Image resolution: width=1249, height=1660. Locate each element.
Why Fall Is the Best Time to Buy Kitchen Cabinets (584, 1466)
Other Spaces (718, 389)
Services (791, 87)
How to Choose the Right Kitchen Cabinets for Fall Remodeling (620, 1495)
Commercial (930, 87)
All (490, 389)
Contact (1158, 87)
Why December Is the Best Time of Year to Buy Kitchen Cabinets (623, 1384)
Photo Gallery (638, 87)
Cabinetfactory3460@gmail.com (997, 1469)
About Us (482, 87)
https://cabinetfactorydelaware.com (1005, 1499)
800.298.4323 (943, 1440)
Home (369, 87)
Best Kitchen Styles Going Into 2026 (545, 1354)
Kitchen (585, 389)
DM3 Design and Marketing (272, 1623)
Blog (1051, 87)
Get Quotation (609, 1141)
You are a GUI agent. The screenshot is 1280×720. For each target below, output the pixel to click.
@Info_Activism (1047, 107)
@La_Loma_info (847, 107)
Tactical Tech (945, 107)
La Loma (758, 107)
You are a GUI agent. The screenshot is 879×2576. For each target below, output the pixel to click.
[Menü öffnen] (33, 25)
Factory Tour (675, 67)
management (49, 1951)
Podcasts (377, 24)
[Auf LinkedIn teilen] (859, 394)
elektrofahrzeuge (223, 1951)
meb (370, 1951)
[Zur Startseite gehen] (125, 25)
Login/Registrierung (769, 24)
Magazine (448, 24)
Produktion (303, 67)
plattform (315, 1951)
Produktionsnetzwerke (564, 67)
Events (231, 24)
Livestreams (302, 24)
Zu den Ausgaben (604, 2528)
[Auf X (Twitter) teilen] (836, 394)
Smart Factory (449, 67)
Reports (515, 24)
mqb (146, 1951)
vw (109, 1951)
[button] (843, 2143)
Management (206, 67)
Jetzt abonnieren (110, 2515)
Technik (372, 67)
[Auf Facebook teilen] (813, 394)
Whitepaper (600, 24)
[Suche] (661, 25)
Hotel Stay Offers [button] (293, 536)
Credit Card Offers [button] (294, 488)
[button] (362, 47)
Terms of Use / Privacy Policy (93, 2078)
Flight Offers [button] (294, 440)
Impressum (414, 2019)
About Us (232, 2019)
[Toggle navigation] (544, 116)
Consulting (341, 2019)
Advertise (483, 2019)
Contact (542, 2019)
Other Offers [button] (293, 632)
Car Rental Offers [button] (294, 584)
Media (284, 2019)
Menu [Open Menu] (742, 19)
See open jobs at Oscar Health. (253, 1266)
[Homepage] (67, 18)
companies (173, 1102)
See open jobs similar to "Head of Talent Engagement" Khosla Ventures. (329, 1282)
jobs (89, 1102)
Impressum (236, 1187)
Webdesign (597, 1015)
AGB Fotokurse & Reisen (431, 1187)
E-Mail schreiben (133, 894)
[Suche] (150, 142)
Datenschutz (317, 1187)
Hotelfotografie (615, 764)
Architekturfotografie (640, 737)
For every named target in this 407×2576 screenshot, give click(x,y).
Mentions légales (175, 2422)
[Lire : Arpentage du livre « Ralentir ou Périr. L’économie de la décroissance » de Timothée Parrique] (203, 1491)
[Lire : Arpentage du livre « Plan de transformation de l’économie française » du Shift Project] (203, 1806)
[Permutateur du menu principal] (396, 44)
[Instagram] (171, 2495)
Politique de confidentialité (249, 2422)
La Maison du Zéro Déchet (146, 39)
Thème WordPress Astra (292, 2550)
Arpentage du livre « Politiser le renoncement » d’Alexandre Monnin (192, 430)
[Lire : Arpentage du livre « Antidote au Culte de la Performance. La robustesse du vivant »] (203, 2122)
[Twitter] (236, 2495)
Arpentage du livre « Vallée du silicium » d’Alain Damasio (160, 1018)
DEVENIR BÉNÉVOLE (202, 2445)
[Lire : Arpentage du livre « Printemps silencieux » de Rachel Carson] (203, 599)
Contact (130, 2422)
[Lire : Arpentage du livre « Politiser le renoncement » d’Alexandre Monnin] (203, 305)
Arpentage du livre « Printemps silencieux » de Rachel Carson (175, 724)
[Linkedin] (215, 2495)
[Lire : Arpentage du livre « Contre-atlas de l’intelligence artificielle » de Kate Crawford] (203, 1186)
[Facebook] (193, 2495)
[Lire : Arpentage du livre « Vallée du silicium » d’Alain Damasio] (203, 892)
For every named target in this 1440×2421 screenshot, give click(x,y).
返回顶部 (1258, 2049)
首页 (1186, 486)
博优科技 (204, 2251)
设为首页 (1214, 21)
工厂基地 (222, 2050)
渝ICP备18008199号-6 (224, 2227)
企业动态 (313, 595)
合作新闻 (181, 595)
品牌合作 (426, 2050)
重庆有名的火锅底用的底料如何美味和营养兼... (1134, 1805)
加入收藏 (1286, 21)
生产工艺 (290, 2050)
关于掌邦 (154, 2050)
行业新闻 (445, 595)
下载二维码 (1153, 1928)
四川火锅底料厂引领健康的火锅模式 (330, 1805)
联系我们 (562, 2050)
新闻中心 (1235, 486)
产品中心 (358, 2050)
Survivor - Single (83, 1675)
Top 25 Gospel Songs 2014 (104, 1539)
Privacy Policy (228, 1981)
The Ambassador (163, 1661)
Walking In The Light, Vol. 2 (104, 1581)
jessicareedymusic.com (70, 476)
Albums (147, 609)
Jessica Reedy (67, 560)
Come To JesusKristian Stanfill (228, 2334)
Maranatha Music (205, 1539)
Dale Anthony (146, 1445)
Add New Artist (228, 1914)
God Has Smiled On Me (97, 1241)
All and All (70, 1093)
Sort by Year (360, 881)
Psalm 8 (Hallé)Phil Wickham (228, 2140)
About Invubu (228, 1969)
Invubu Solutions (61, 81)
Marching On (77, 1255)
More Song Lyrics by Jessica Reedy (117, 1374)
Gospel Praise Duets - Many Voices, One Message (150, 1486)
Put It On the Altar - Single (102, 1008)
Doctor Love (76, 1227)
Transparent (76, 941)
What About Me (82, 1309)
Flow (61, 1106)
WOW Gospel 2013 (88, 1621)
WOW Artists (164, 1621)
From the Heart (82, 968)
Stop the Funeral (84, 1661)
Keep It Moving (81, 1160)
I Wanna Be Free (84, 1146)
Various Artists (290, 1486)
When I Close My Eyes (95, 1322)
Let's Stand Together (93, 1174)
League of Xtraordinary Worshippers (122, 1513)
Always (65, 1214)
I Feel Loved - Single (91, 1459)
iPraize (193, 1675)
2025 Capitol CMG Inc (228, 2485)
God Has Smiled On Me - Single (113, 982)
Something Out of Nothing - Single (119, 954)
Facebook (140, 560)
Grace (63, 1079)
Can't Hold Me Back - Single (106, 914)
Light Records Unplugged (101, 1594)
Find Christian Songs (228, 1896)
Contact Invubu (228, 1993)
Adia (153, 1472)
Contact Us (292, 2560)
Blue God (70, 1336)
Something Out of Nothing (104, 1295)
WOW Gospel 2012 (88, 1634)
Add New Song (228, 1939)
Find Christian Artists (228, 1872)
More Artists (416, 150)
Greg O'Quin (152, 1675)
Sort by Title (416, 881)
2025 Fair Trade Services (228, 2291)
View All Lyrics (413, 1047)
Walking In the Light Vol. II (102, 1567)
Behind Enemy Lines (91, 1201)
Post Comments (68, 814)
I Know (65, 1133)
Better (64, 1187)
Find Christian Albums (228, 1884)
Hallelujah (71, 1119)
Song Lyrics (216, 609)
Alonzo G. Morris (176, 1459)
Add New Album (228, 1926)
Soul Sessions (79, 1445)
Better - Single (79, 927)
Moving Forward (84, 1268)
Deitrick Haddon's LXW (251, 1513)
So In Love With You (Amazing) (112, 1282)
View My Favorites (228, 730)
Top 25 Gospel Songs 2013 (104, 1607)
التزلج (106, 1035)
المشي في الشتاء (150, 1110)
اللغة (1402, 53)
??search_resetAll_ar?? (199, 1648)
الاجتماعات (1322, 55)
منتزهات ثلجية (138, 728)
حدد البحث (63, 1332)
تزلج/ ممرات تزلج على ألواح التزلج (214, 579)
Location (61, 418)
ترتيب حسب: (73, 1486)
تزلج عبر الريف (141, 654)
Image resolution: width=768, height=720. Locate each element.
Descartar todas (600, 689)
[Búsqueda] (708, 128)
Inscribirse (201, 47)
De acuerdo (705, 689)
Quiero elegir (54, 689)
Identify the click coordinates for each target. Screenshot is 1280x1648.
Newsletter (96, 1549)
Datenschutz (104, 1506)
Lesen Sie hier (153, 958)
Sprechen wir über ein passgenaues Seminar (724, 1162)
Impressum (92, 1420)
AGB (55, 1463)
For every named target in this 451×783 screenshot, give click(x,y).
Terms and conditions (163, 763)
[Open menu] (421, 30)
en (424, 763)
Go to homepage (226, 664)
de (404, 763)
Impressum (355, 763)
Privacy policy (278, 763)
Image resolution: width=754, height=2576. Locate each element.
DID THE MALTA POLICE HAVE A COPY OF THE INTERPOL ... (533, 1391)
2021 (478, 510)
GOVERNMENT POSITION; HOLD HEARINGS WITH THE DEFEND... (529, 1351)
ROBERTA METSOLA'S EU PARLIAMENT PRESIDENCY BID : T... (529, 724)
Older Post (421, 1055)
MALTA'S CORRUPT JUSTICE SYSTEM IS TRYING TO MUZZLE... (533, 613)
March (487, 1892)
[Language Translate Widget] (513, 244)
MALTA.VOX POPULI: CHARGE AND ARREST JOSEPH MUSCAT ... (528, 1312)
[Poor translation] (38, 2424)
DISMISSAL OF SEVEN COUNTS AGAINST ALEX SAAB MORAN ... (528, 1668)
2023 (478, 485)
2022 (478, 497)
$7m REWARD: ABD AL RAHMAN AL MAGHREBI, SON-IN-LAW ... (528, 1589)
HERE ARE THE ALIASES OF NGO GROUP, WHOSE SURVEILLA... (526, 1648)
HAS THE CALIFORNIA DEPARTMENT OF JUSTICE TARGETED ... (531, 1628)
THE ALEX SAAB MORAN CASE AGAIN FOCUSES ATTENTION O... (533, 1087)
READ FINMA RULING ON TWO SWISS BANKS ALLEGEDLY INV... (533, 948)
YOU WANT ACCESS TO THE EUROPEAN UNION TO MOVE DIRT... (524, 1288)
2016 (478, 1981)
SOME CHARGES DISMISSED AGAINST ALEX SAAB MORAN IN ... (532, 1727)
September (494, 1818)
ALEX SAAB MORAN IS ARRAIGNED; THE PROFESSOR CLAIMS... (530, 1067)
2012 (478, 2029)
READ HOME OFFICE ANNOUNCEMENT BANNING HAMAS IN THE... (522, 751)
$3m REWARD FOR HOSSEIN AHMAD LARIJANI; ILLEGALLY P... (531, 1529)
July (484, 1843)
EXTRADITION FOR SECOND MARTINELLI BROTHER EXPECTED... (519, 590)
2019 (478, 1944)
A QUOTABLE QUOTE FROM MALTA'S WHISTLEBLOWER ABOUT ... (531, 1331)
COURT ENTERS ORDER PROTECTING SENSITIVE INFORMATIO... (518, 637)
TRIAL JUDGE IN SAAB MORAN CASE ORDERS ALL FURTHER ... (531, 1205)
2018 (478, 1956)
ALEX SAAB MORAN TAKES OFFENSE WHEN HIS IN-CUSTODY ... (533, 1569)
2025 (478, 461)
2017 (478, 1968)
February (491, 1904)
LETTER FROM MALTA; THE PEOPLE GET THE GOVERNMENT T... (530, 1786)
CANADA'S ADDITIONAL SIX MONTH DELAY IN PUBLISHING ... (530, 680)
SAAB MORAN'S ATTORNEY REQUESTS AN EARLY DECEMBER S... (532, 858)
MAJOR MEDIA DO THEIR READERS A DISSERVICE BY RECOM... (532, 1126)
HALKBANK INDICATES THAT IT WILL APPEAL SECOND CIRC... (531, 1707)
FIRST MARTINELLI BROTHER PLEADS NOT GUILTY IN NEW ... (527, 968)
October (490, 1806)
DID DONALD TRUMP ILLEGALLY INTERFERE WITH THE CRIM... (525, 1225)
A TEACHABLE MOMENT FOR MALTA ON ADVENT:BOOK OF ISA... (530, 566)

□ □ □ □ □

__Your objective__: Return, with no change at all, every line in the entries above from the line containing "Hotelfotografie (615, 764)" through the line containing "Parrique] (203, 1491)".

__Solution below__:
Hotelfotografie (615, 764)
Architekturfotografie (640, 737)
For every named target in this 407×2576 screenshot, give click(x,y).
Mentions légales (175, 2422)
[Lire : Arpentage du livre « Ralentir ou Périr. L’économie de la décroissance » de Timothée Parrique] (203, 1491)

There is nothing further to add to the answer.